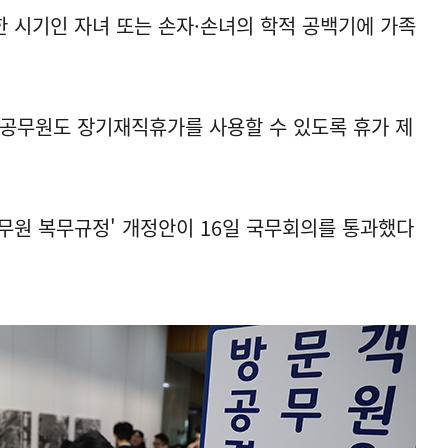
 시기인 자녀 또는 손자·손녀의 학적 공백기에 가족
인 공무원도 장기재직휴가를 사용할 수 있도록 휴가 제
무원 복무규정' 개정안이 16일 국무회의를 통과했다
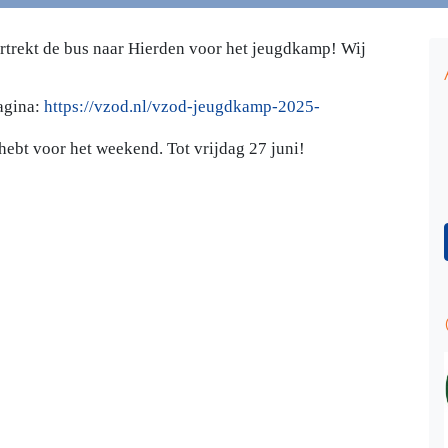
ertrekt de bus naar Hierden voor het jeugdkamp! Wij
pagina:
https://vzod.nl/vzod-jeugdkamp-2025-
 hebt voor het weekend. Tot vrijdag 27 juni!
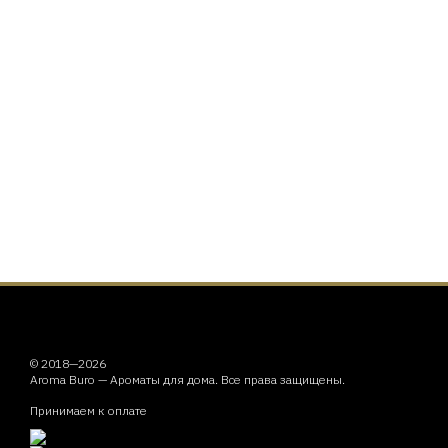
© 2018—2026
Aroma Buro —
Ароматы для дома
. Все права защищены.
Принимаем к оплате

#####

**Exercise goal**
Find every line in the records that uses the string "voor", then copy it.

**Response to this task**
ertrekt de bus naar Hierden voor het jeugdkamp! Wij
 hebt voor het weekend. Tot vrijdag 27 juni!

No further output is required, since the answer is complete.